The data START

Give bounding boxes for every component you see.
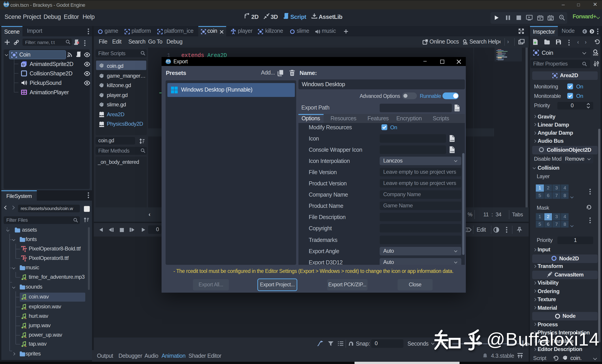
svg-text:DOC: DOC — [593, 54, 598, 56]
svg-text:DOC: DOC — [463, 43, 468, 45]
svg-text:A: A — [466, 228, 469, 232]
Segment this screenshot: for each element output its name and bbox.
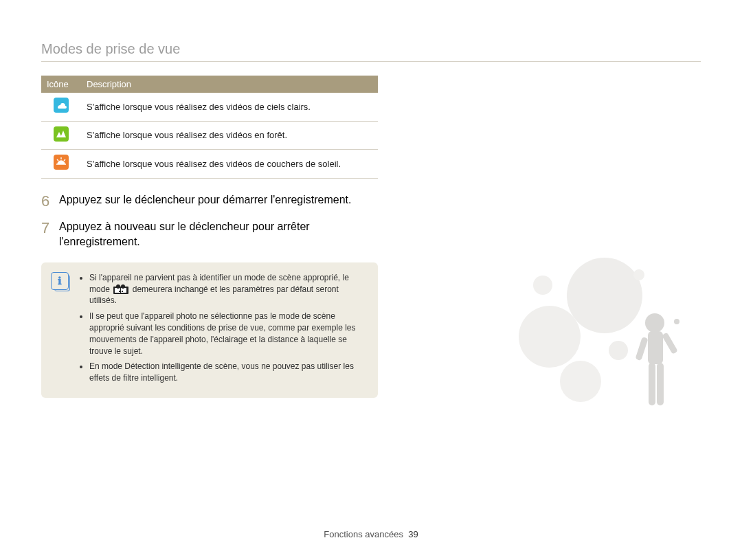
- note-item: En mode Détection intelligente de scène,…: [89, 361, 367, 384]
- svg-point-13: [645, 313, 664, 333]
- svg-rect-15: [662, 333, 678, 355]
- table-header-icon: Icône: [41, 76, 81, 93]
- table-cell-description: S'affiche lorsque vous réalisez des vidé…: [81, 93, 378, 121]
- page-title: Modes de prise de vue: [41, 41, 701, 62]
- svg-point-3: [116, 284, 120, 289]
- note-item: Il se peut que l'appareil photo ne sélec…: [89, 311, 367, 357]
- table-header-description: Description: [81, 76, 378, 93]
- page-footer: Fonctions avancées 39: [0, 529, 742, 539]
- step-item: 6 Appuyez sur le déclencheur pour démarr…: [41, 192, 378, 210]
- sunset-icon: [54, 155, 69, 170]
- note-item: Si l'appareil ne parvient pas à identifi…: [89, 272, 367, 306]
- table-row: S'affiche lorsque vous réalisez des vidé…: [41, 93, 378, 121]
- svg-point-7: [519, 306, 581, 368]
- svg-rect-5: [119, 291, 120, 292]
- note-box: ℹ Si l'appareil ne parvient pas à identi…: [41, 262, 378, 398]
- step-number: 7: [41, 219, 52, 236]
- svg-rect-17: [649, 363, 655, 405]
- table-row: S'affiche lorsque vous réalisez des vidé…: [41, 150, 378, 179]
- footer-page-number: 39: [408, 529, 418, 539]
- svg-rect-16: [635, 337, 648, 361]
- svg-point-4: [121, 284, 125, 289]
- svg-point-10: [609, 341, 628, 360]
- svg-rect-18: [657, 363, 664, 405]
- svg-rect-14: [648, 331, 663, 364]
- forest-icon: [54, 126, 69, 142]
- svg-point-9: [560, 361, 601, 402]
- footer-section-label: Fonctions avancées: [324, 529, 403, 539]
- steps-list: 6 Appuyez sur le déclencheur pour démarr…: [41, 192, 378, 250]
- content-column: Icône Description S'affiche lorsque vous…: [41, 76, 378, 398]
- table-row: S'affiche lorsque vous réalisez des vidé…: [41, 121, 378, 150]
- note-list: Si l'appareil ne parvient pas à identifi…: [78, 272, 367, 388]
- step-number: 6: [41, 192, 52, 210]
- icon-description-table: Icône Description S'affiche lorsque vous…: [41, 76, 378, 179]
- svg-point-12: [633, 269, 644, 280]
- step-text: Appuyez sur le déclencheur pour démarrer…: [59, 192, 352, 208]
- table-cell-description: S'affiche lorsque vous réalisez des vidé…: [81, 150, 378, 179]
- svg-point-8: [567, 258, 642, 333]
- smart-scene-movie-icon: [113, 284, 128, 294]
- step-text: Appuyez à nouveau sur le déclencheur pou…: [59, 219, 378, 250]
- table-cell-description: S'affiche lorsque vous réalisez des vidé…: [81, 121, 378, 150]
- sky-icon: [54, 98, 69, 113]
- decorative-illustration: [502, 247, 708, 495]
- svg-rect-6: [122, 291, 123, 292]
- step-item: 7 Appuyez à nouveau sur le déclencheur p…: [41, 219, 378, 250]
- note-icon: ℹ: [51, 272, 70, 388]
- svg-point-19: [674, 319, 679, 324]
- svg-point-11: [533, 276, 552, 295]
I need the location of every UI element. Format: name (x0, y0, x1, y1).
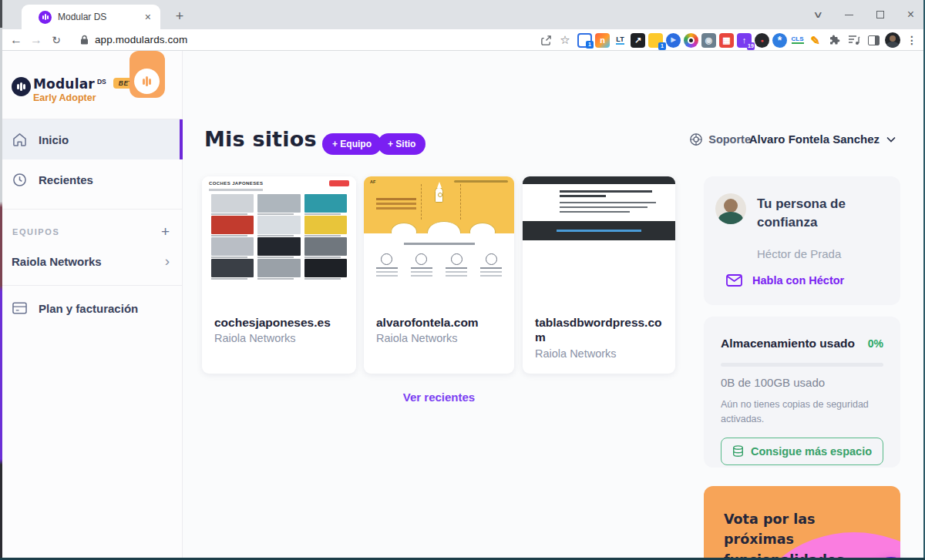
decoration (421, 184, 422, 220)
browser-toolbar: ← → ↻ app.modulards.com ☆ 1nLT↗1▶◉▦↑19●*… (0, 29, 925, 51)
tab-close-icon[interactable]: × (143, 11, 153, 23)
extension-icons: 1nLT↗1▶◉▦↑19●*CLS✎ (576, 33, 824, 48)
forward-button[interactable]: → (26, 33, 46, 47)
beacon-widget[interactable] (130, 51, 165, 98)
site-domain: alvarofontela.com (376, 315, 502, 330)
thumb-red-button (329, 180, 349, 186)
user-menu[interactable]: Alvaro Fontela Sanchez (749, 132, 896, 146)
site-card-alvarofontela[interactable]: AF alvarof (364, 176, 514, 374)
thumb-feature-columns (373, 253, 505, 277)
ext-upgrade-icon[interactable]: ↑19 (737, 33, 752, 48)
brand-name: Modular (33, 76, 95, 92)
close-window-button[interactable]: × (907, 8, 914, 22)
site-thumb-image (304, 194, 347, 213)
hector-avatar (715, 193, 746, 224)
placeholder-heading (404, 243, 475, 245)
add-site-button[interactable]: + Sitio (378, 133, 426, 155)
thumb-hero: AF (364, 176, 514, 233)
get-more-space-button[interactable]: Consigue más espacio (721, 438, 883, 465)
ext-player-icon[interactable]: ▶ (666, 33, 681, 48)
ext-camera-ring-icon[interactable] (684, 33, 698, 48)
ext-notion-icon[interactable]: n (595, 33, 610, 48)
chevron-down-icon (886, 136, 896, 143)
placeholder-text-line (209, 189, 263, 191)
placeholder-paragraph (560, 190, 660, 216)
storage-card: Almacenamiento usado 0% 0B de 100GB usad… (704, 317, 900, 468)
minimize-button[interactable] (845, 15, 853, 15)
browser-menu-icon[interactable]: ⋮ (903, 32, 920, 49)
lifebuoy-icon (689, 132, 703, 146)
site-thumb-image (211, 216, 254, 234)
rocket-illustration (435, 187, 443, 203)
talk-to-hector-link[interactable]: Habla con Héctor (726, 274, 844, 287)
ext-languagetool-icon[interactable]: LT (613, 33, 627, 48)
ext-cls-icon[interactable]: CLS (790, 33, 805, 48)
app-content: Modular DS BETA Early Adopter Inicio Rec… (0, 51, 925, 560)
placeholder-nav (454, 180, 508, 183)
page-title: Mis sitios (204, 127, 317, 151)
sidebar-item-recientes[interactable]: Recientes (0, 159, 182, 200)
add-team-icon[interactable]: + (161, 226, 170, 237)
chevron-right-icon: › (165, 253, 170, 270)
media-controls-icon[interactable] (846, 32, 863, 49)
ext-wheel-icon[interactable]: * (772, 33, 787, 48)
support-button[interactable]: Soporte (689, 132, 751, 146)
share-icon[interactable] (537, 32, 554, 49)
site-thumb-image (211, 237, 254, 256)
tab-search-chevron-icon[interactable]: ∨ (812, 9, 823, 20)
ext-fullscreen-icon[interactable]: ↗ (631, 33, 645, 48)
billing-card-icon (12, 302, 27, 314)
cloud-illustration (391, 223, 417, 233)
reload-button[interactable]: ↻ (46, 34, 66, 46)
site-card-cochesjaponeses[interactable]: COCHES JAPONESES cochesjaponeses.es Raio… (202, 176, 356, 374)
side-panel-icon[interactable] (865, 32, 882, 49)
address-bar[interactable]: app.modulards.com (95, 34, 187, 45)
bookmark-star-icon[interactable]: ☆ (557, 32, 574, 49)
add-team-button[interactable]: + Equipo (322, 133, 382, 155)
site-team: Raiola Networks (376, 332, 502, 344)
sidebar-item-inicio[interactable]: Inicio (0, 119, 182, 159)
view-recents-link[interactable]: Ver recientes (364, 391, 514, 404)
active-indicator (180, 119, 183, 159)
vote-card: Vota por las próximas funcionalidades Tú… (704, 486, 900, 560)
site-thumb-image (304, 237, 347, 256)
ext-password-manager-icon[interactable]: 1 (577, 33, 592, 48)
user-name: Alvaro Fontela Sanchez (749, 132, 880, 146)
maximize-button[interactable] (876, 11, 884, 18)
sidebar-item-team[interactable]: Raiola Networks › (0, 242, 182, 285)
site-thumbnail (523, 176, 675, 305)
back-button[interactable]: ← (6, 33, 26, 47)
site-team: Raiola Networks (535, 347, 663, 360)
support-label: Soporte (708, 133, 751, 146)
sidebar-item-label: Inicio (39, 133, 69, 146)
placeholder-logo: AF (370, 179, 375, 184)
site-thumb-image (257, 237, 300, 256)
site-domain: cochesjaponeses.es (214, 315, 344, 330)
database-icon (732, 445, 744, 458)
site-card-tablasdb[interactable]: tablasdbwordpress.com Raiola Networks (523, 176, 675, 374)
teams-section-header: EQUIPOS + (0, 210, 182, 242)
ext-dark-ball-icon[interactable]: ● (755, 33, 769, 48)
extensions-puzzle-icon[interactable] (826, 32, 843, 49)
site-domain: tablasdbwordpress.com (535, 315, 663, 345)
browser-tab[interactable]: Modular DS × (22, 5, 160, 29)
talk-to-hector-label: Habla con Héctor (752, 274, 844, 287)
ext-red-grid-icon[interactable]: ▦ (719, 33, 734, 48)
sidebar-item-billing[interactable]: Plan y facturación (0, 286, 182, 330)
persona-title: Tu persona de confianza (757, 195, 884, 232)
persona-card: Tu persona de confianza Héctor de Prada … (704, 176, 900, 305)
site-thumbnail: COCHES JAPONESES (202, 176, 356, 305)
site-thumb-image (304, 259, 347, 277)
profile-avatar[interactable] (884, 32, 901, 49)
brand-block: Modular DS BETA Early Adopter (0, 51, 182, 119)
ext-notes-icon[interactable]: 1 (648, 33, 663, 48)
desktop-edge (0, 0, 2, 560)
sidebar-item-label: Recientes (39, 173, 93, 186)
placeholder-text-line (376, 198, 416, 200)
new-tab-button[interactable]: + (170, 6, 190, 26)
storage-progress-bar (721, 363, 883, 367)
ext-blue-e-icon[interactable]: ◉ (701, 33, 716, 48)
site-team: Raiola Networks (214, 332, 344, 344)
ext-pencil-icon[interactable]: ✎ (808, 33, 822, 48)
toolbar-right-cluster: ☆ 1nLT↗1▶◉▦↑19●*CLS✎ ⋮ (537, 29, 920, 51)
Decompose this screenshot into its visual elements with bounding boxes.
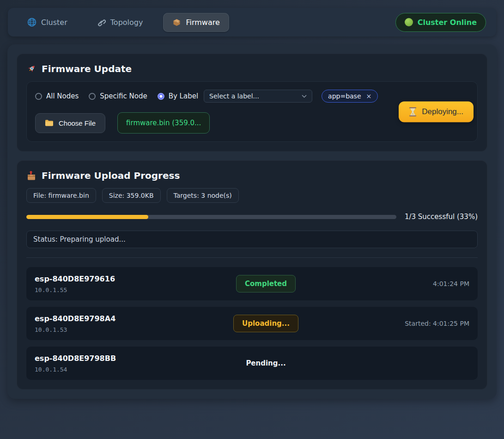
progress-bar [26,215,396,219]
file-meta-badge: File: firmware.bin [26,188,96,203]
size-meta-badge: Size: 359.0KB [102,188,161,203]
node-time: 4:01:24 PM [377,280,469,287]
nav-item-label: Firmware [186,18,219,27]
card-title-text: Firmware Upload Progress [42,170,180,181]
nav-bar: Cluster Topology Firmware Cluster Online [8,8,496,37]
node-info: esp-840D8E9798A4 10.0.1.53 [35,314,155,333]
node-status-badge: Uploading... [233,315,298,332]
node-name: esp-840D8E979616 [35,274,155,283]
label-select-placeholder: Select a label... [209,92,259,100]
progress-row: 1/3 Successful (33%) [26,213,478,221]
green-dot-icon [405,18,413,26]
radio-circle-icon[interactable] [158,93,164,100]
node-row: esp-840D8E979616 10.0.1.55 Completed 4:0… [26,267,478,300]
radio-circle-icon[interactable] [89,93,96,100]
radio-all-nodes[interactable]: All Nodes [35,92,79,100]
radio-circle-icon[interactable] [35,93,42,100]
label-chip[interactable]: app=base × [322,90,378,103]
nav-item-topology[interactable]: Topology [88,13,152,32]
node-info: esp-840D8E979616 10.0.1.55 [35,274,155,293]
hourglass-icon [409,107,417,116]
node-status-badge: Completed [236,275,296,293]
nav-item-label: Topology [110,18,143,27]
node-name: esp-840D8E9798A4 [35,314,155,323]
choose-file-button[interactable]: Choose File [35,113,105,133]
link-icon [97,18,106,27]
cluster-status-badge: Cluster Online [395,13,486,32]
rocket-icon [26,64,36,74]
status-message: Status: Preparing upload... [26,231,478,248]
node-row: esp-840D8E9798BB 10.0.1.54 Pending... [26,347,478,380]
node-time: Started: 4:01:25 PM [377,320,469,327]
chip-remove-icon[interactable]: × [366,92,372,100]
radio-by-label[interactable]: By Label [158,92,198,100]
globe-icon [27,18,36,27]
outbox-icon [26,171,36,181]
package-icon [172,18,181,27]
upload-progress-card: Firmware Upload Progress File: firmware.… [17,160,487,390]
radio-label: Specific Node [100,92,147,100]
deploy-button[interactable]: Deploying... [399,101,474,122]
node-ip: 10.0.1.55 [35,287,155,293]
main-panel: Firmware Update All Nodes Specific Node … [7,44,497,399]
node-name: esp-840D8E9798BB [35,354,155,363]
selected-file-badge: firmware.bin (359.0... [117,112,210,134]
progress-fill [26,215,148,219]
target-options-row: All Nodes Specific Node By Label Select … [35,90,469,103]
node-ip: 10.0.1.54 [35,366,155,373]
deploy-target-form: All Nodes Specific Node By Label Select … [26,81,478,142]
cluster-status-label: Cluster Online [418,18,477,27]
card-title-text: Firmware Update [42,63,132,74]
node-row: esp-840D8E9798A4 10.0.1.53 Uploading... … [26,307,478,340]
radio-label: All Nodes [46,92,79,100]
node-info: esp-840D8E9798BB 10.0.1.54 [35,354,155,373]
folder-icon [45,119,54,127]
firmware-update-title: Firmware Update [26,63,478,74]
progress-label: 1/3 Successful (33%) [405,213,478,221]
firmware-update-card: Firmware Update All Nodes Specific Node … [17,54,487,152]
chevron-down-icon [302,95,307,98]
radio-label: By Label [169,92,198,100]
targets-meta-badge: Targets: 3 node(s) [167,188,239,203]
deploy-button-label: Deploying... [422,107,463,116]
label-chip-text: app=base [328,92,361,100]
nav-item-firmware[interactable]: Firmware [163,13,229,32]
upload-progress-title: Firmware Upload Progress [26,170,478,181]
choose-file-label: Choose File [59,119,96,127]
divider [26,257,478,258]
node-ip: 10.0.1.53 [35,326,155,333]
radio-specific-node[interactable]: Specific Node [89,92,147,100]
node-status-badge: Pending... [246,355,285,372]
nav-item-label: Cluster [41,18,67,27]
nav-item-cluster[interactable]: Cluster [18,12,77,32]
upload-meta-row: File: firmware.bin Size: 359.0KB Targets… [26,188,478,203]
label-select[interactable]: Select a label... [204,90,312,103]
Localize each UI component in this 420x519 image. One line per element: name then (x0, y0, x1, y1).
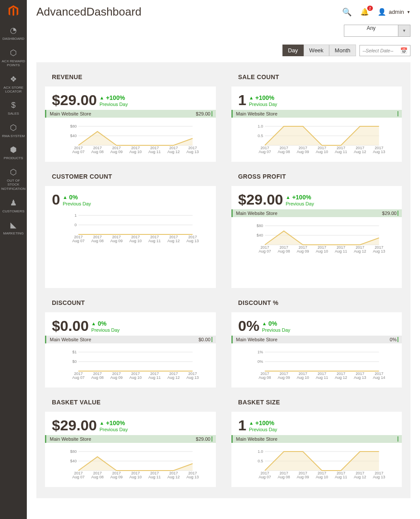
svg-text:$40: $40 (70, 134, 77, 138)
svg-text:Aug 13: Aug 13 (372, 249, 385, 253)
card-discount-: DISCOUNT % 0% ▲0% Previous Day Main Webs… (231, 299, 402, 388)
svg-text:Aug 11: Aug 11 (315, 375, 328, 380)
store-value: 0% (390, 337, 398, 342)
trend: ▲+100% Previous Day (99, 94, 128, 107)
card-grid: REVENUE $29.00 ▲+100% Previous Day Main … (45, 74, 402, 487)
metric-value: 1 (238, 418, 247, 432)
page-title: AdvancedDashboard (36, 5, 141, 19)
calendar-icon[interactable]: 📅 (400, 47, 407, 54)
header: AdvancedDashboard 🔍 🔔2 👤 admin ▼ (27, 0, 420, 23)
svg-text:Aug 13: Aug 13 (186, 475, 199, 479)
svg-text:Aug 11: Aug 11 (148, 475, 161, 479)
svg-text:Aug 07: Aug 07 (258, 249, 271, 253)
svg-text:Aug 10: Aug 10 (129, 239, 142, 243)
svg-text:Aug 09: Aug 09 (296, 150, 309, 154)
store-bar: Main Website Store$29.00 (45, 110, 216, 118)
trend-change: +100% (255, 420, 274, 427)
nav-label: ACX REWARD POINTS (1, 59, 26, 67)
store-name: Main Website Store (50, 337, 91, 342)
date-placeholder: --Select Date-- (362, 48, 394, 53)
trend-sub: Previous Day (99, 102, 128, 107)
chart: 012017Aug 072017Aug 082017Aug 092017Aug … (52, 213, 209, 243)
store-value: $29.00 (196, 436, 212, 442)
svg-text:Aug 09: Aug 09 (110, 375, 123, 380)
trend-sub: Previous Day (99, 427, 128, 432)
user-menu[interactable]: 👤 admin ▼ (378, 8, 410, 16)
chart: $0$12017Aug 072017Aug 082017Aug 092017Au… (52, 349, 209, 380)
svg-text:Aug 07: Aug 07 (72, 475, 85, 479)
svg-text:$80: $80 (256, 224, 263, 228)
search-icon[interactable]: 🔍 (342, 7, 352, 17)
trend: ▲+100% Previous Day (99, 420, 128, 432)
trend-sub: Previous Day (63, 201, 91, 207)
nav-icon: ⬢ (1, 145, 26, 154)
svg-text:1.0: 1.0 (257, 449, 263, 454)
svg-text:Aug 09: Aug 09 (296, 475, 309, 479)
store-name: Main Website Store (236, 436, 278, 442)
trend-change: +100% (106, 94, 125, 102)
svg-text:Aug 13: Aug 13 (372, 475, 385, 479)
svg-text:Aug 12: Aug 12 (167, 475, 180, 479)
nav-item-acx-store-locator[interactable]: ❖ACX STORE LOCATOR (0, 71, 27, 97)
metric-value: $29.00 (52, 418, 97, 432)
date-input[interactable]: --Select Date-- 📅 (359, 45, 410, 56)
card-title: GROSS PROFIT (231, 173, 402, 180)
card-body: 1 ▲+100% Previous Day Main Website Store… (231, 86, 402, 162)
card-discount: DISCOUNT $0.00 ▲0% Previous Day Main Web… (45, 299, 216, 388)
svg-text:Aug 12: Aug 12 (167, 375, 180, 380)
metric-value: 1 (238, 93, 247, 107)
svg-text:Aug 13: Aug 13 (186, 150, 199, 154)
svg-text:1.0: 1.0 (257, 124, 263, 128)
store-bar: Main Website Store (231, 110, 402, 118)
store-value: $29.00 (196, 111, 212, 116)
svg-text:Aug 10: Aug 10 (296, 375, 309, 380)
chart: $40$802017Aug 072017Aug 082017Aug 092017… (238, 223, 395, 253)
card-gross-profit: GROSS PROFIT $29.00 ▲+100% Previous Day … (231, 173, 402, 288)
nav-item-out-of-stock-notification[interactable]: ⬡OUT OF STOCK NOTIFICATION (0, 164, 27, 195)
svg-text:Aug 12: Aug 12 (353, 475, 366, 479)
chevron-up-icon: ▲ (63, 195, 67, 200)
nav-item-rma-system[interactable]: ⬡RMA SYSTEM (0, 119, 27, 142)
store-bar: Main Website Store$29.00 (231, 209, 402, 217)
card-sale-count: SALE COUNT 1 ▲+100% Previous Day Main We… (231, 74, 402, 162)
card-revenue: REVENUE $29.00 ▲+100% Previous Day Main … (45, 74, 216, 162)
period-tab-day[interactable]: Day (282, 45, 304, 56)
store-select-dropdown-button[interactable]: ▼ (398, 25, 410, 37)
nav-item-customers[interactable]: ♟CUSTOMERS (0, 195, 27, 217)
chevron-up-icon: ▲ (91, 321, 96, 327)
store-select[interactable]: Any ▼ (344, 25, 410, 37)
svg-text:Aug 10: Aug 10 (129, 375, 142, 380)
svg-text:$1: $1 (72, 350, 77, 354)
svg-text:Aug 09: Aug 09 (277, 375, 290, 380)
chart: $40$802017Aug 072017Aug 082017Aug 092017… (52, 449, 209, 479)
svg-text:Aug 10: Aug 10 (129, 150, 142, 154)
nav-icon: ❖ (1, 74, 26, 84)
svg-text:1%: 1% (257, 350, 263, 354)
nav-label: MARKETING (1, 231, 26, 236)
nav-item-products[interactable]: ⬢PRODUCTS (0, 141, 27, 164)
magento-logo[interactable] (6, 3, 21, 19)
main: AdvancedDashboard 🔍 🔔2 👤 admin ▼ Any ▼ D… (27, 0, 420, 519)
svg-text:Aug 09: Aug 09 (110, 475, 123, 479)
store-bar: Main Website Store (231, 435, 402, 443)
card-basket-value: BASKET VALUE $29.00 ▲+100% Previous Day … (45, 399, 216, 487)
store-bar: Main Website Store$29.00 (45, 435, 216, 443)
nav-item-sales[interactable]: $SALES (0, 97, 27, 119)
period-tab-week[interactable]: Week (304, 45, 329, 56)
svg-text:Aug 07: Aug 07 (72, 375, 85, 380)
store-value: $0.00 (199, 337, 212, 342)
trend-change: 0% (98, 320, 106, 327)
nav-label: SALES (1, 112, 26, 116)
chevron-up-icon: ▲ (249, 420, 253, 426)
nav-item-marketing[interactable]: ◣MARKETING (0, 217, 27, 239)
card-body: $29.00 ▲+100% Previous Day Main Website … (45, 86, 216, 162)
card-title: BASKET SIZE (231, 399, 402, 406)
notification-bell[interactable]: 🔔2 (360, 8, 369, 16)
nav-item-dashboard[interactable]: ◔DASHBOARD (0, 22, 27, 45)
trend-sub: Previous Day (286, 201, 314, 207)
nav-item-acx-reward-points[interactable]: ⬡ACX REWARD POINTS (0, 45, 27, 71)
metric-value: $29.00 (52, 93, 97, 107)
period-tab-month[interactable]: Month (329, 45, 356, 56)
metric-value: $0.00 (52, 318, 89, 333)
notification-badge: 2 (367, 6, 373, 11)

The data END

**Work required:**
Show every line of the data in which the word "time" appears.

**Response to this task:**
node-time: 4:01:24 PM [377,280,469,287]
node-time: Started: 4:01:25 PM [377,320,469,327]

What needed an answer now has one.